WORK INSTRUCTION: Each record below gets repeated exactly, and pictures stay out of the copy.

SUPPLIED DATA:

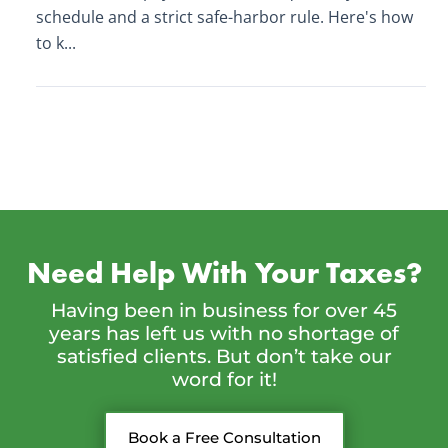
schedule and a strict safe-harbor rule. Here's how
to k...
Need Help With Your Taxes?
Having been in business for over 45
years has left us with no shortage of
satisfied clients. But don’t take our
word for it!
Book a Free Consultation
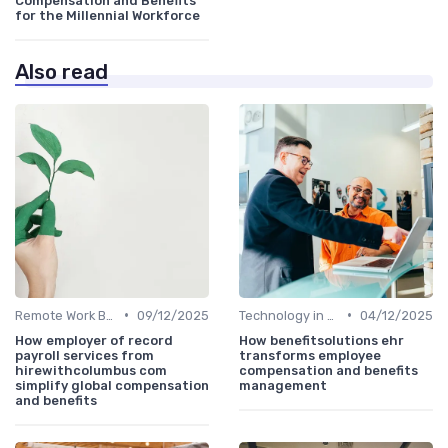
Compensation and Benefits
for the Millennial Workforce
Also read
•
•
Remote Work Benefits
09/12/2025
Technology in Compensation
04/12/2025
How employer of record
How benefitsolutions ehr
payroll services from
transforms employee
hirewithcolumbus com
compensation and benefits
simplify global compensation
management
and benefits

RESPONSE FOR THIS EXERCISE:
schedule and a strict safe-harbor rule. Here's how
to k...
Need Help With Your Taxes?
Having been in business for over 45
years has left us with no shortage of
satisfied clients. But don’t take our
word for it!
Book a Free Consultation
Compensation and Benefits
for the Millennial Workforce
Also read
•
•
Remote Work Benefits
09/12/2025
Technology in Compensation
04/12/2025
How employer of record
How benefitsolutions ehr
payroll services from
transforms employee
hirewithcolumbus com
compensation and benefits
simplify global compensation
management
and benefits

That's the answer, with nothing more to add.